§ **Input records**:
BEGIN
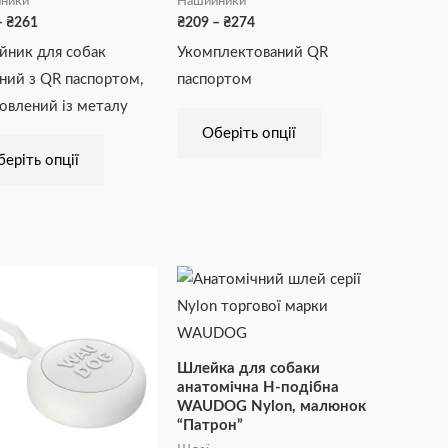
ники
Нашийники
–
₴
261
₴
209
–
₴
274
йник для собак
Укомплектований QR
ний з QR паспортом,
паспортом
овлений із металу
Оберіть опції
еріть опції
Діапазон
Цей
цін:
товар
від
₴263
має
до
₴382
кілька
Шлейка для собаки
варіантів.
анатомічна H-подібна
WAUDOG Nylon, малюнок
Параметри
“Патрон”
можна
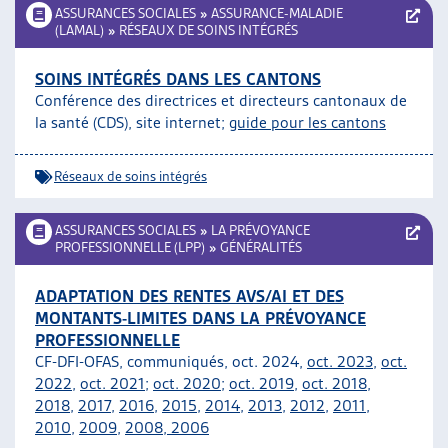
ASSURANCES SOCIALES
»
ASSURANCE-MALADIE
(LAMAL)
»
RÉSEAUX DE SOINS INTÉGRÉS
SOINS INTÉGRÉS DANS LES CANTONS
Conférence des directrices et directeurs cantonaux de
la santé (CDS), site internet;
guide pour les cantons
Réseaux de soins intégrés
ASSURANCES SOCIALES
»
LA PRÉVOYANCE
PROFESSIONNELLE (LPP)
»
GÉNÉRALITÉS
ADAPTATION DES RENTES AVS/AI ET DES
MONTANTS-LIMITES DANS LA PRÉVOYANCE
PROFESSIONNELLE
CF-DFI-OFAS, communiqués, oct. 2024,
oct. 2023
,
oct.
2022
,
oct. 2021
;
oct. 2020
;
oct. 2019
,
oct. 2018
,
2018
,
2017
,
2016
,
2015
,
2014
,
2013
,
2012
,
2011
,
2010
,
2009
,
2008,
2006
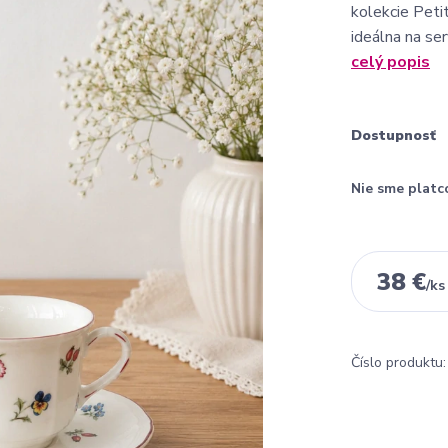
kolekcie Peti
ideálna na ser
celý popis
Dostupnosť
Nie sme platc
38 €
/
ks
Číslo produktu:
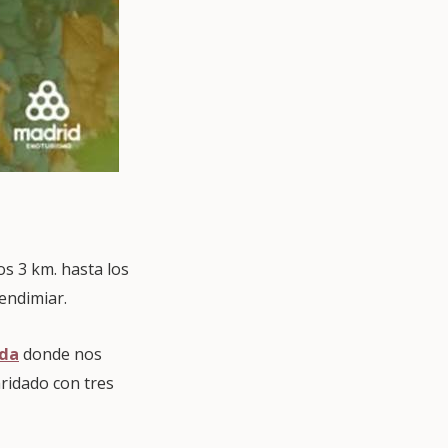
os 3 km. hasta los
vendimiar.
nda
donde nos
ridado con tres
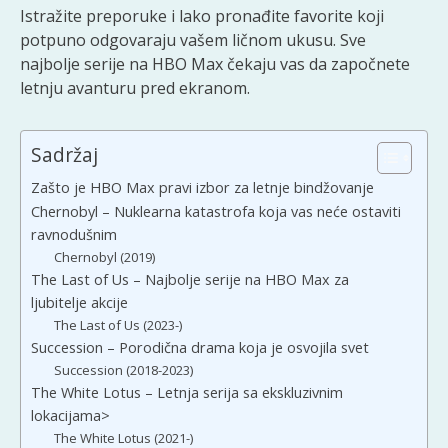
Istražite preporuke i lako pronađite favorite koji
potpuno odgovaraju vašem ličnom ukusu. Sve
najbolje serije na HBO Max čekaju vas da započnete
letnju avanturu pred ekranom.
Sadržaj
Zašto je HBO Max pravi izbor za letnje bindžovanje
Chernobyl – Nuklearna katastrofa koja vas neće ostaviti
ravnodušnim
Chernobyl (2019)
The Last of Us – Najbolje serije na HBO Max za
ljubitelje akcije
The Last of Us (2023-)
Succession – Porodična drama koja je osvojila svet
Succession (2018-2023)
The White Lotus – Letnja serija sa ekskluzivnim
lokacijama>
The White Lotus (2021-)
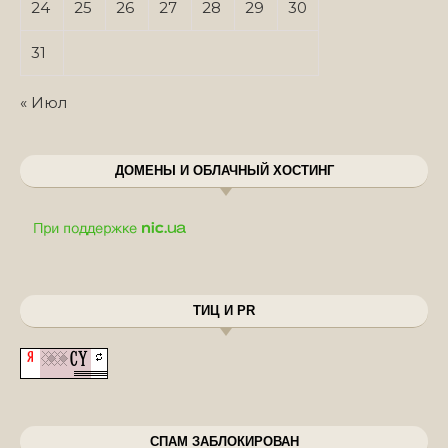
24
25
26
27
28
29
30
31
« Июл
ДОМЕНЫ И ОБЛАЧНЫЙ ХОСТИНГ
ТИЦ И PR
СПАМ ЗАБЛОКИРОВАН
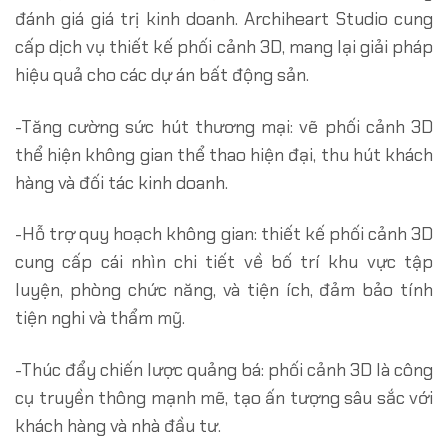
đánh giá giá trị kinh doanh. Archiheart Studio cung
cấp dịch vụ thiết kế phối cảnh 3D, mang lại giải pháp
hiệu quả cho các dự án bất động sản.
-Tăng cường sức hút thương mại: vẽ phối cảnh 3D
thể hiện không gian thể thao hiện đại, thu hút khách
hàng và đối tác kinh doanh.
-Hỗ trợ quy hoạch không gian: thiết kế phối cảnh 3D
cung cấp cái nhìn chi tiết về bố trí khu vực tập
luyện, phòng chức năng, và tiện ích, đảm bảo tính
tiện nghi và thẩm mỹ.
-Thúc đẩy chiến lược quảng bá: phối cảnh 3D là công
cụ truyền thông mạnh mẽ, tạo ấn tượng sâu sắc với
khách hàng và nhà đầu tư.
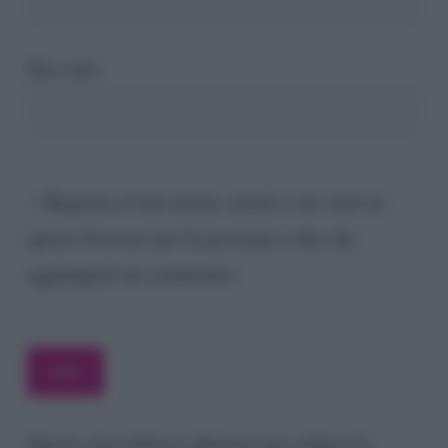
Sito web
Registra il mio nome, email e sito web su
questo browser per la prossima volta che
aggiungerò un commento.
Questo sito utilizza Akismet per ridurre lo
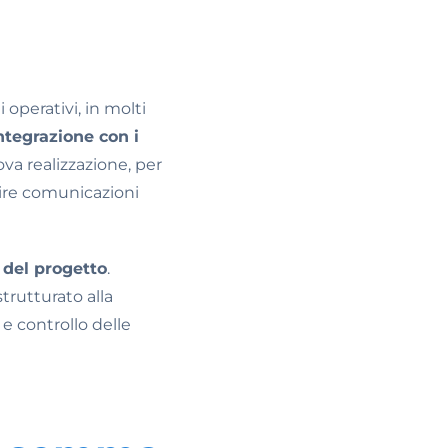
 operativi, in molti
ntegrazione con i
uova realizzazione, per
tire comunicazioni
 del progetto
.
rutturato alla
e controllo delle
END
§ **Assignment**: Copy each line above that contains the string "koja".

§ **Exercise output**:
Chernobyl – Nuklearna katastrofa koja vas neće ostaviti
Succession – Porodična drama koja je osvojila svet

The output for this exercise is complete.